MOST ANTICIPATED RELEASES
I am really liking everything this trailer has to offer: the moody, foggy atmosphere, shadowy, old house, and a supernatural piece of music that has the ability to conjure the anti-Christ! What’s not to like there? Freya Tingley looks promising as the lead, and The Sonata should be on your must watch list.
“A young violinist unravels her long lost father’s past, triggering dark forces that reach beyond her imagination.”
This trailer is a fun, colorful, and fast assault on the senses, and The Wave looks to be an absolute trip and a half. I’m all for the casting of Justin Long here, an actor who seemed to suddenly vanish after a fast rise to fame in the early 2000s. Long has what it takes to capture an out-of-his element character like this in such an offbeat and wacky film.

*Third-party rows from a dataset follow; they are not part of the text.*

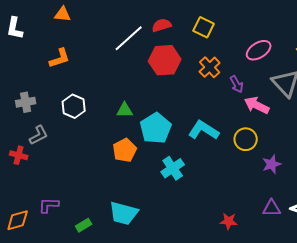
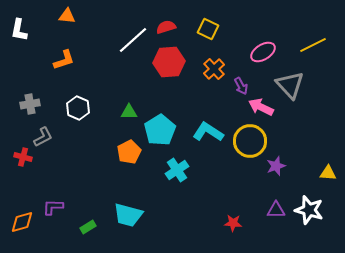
yellow circle: (246, 139) -> (250, 141), size x1.4

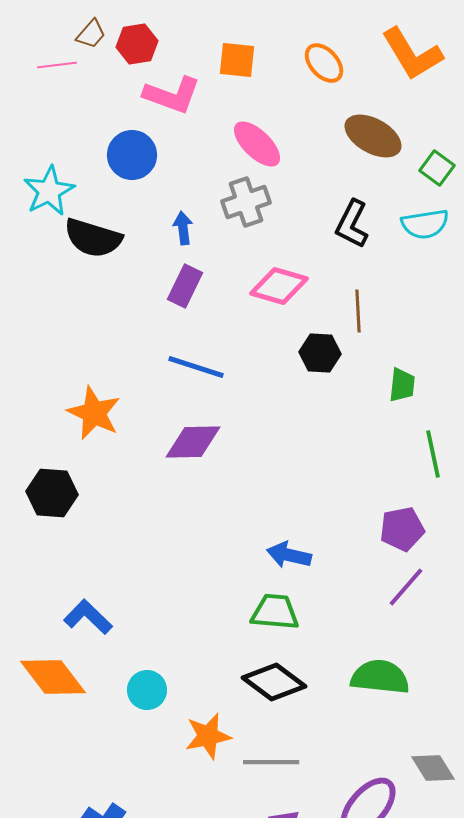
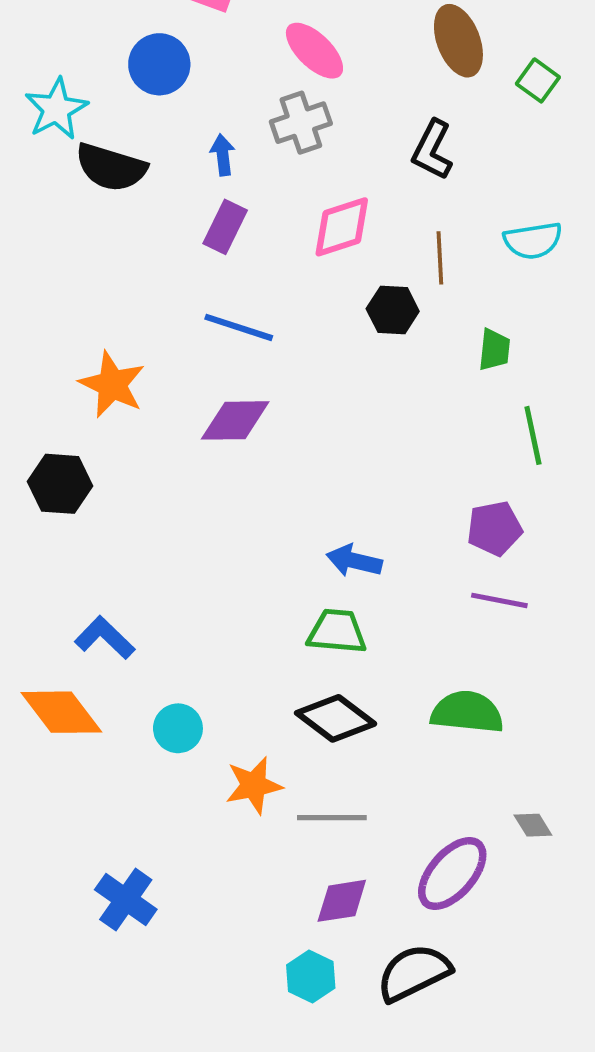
brown ellipse: (373, 136) -> (458, 41), turned 40
cyan semicircle: (425, 224) -> (533, 241), moved
pink diamond: (279, 286) -> (342, 227), turned -34
purple line: (406, 587) -> (499, 600), turned 60
gray diamond: (433, 768) -> (533, 825), size x0.7

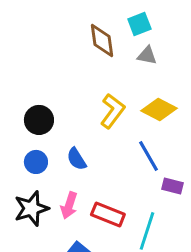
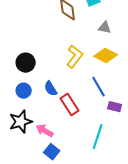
gray triangle: (147, 55) -> (105, 28), moved
pink arrow: (69, 205) -> (45, 131), moved, turned 102
red rectangle: (108, 214) -> (70, 105), moved, turned 35

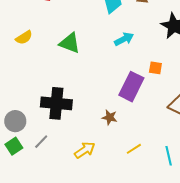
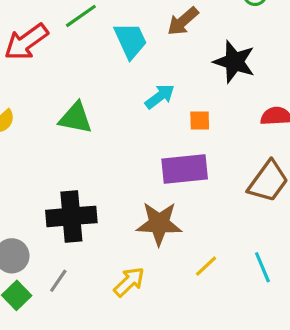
orange square: (155, 68) -> (200, 121), moved
purple rectangle: (131, 87) -> (185, 169), turned 68
brown star: (110, 117) -> (159, 224), size x1.8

“When Frank goes out on the town with his co-worker, Jeff, their night takes a turn for the bizarre when Frank is dosed with a hallucinogen drug, taking him on a psychedelic quest through board meetings, nightclubs, shootouts, and alternate dimensions while on a mission to find a missing girl, himself, and his wallet.”
Color Out of Space
“The color…the color.” When I hear that at the end of this trailer I can’t help but think of “the horror…the horror,” from Apocalypse Now, and what a spectacular way to end this incredible looking trailer! Nicolas Cage returns once again to this list in what promises to be one of the best films of the month. The producers of Mandy dazzled us with incredible cinematography, and the same look returns for Color Out of Space, only this time the cinematography seems to contain the antagonist in a wild looking film. Get excited for this one!
“A town is struck by a meteorite and the fallout is catastrophic.”
Gretel & Hansel
Gretel & Hansel may not be an indie film, but I’m including it because of the sheer joy that filmmaker Oz Perkins has brought to the indie horror world with his previous two features I am the Pretty Thing That Lives in the House and The Blackcoat’s Daughter, my favorite film of last decade (you read that right, of the decade). Gretel & Hansel has Perkins’s visual style on full display here and the casting of the talented Sophia Lillis is more reason to put this film on your must watch list.

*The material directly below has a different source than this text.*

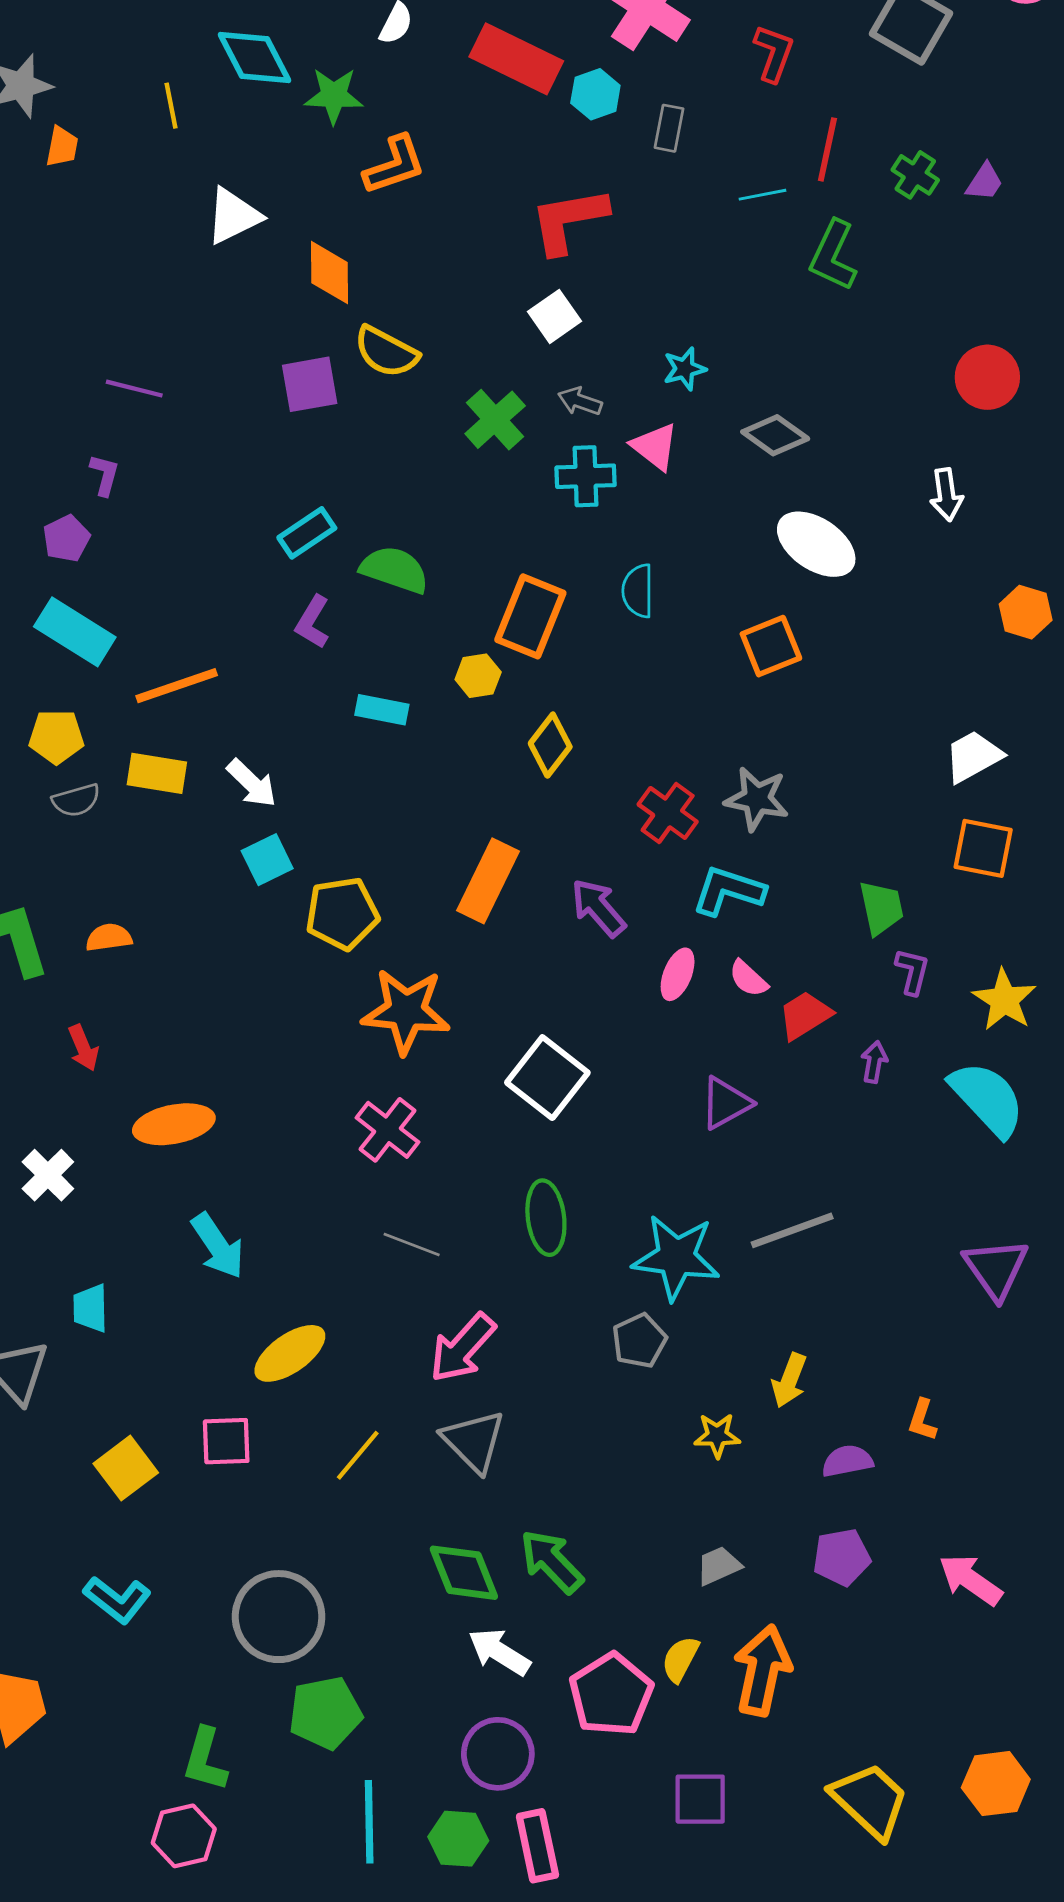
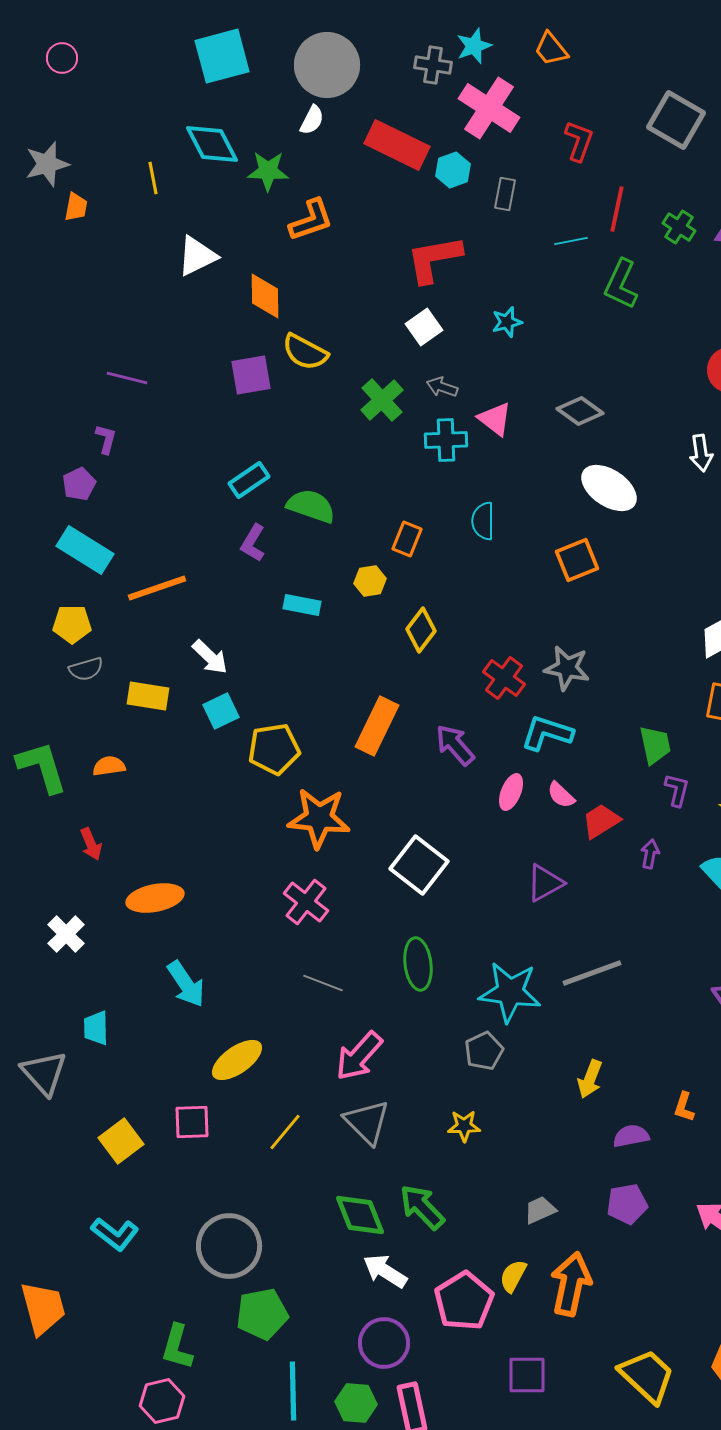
cyan star: (685, 369) -> (507, 322), moved
orange rectangle: (530, 616) -> (407, 539), size x0.6
yellow rectangle: (157, 773) -> (148, 696), moved
yellow star: (717, 1435) -> (464, 1126), moved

“A long time ago in a distant fairy tale countryside, a young girl leads her little brother into a dark wood in desperate search of food and work, only to stumble upon a nexus of terrifying evil.”
ALSO AVAILABLE THIS MONTH
Snatchers is obviously geared towards a younger crowd, but it looks like adults looking to enjoy a quick burst of fun can still enjoy this one. The film doesn’t seem like it’s offering anything new regarding the possible-creature-growing-in-your-belly consequences of casual sex, but it does look pretty damn entertaining with likable leads who, based on the trailer, appear capable of capturing the humorous tone of the movie.
“After status-obsessed teen Sara has sex for the first time, she wakes up the next day nine months pregnant-with an alien.”
I’ll admit that the poster for this has the look of a rather lame, generic action thriller, but watching the trailer will leave a different impression. Blood Hound actually has a quietly quirky feel to it (perhaps by accident, but hey, we’ll take it), with a murderous mystery at its center. It helps that there is a mask wearing, slasher inspired killer doing the murdering. Smoke some or drink some, and I can see Blood Hound being a decent distraction.
“Private investigator Abel Walker along with his cameraman, Jim, are on the hunt for a missing woman. As they unravel the mystery of her disappearance, they become caught in a sick and violent game that will end in murder.”
The trailer for this one seems to start off the same way I’m guessing the film does: a slow unfolding of events. Slow burns often lead to more character development, which I’m all for, but it could also lead to an uneventful script. Dark Encounter seems to pack enough punch in its trailer to make me view it as something that is worth seeking out. Besides, some of the visuals bear a resemblance to Fire in the Sky, and that should be enough to catch your attention.
“8 year old Maisie went missing in 1982 and a memorial is held a year later. That evening, strange lights, sounds etc. are observed in the woods outside. Aliens.”